WORK REQUIRED | When you reach the line containing "Goldberg is", begin copying exactly, and keep going through the last line of the records below, copying nothing before it.

DATA IN THIS EXERCISE |

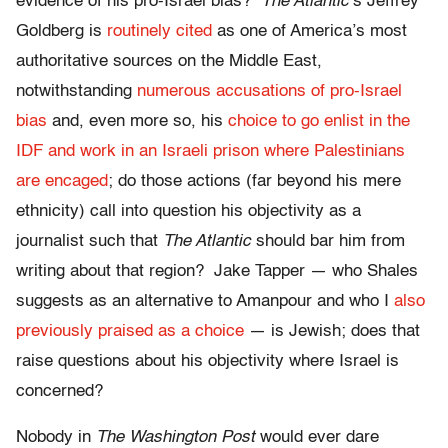
evidence of his pro-Israel bias?
The Atlantic
‘s Jeffrey
Goldberg is
routinely cited
as one of America’s most
authoritative sources on the Middle East,
notwithstanding
numerous accusations of pro-Israel
bias
and, even more so, his
choice to go enlist in the
IDF and work in an Israeli prison where Palestinians
are encaged
; do those actions (far beyond his mere
ethnicity) call into question his objectivity as a
journalist such that
The Atlantic
should bar him from
writing about that region? Jake Tapper — who Shales
suggests as an alternative to Amanpour and who I
also
previously praised as a choice
— is Jewish; does that
raise questions about his objectivity where Israel is
concerned?
Nobody in
The Washington Post
would ever dare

OUTPUT OF THE EXERCISE |
Goldberg is
routinely cited
as one of America’s most
authoritative sources on the Middle East,
notwithstanding
numerous accusations of pro-Israel
bias
and, even more so, his
choice to go enlist in the
IDF and work in an Israeli prison where Palestinians
are encaged
; do those actions (far beyond his mere
ethnicity) call into question his objectivity as a
journalist such that
The Atlantic
should bar him from
writing about that region? Jake Tapper — who Shales
suggests as an alternative to Amanpour and who I
also
previously praised as a choice
— is Jewish; does that
raise questions about his objectivity where Israel is
concerned?
Nobody in
The Washington Post
would ever dare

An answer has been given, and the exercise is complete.